Gesher Galicia - Jewish DNA Project
Brief History of Galicia (from Gesher Galicia website http://www.jewishgen.org/galicia/)
Originally called Galicia-Lodomeria by the Austrians when they took that territory from the Polish-Lithuanian Commonwealth during the First Partition of Poland in 1772, its borders varied slightly over the years, especially during the Napoleonic Wars, following which Krakow and surrounding lands were eventually added to the province.

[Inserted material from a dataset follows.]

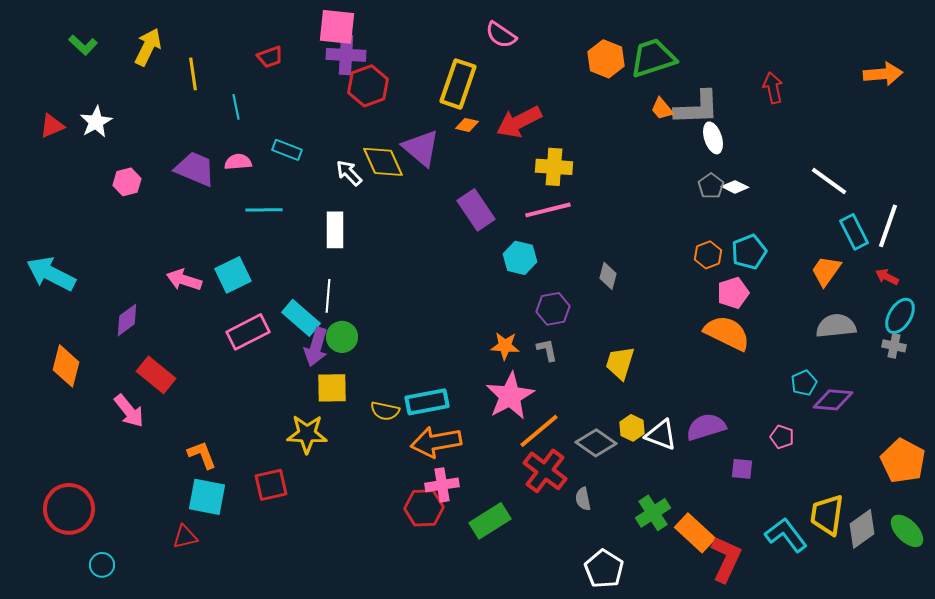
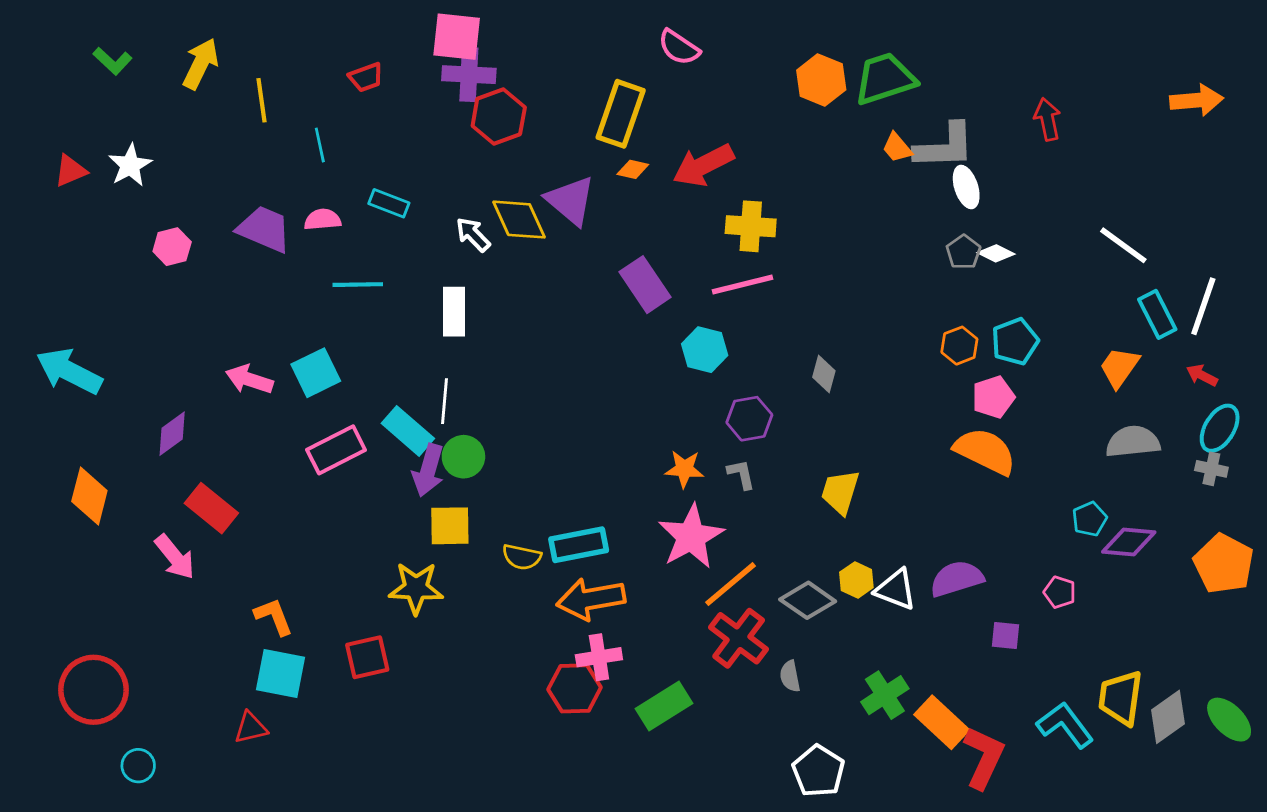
orange pentagon: (903, 461) -> (1224, 564), moved

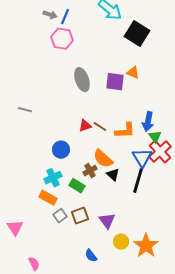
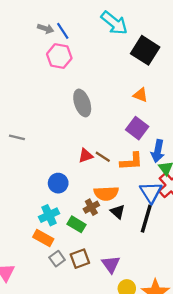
blue line: (65, 17) -> (63, 31), turned -56
purple square: (115, 82) -> (137, 128), moved, turned 30
orange semicircle: (103, 159) -> (106, 193), turned -45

The largest province of the Austrian Empire, Galicia bordered Moravia to the west, the Russian Empire to the north and east, and Hungary and the Ottoman Empire (Moldavia) to the south.
Returned to Poland when that state was reestablished after the First World War.
Divided between Ukraine and Poland after the Second World War. Today, the eastern half of Galicia is part of Ukraine, and the western half is part of Poland. The term "Galicia" no longer describes an administrative or political region in either country. In Poland, Galicia is often called “Malopolska”, or Lesser Poland.
Bukowina, acquired by the Austrian Empire from the Ottoman Empire in 1775, merged with Galicia in 1787, became a separate province of the Austrian Empire after 1849, and shares with Romania a history of Turkish and Romanian administration that was not experienced by Galicia. Bukowina is not included in the focus of Gesher Galicia. Contact the Romanian Special Interest Group, Rom-SIG.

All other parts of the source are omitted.